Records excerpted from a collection
□ □ □ □ □

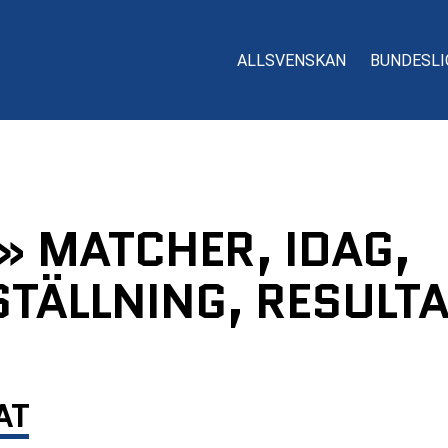
ALLSVENSKAN
BUNDESLI
 » MATCHER, IDAG,
TÄLLNING, RESULTA
AT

□ □ □ □ □

» **WHAT IS EXPECTED**: Word for word, return all the entries and skip their pictures.

» **EXPECTED ANSWER**:
ALLSVENSKAN
BUNDESLI
 » MATCHER, IDAG,
TÄLLNING, RESULTA
AT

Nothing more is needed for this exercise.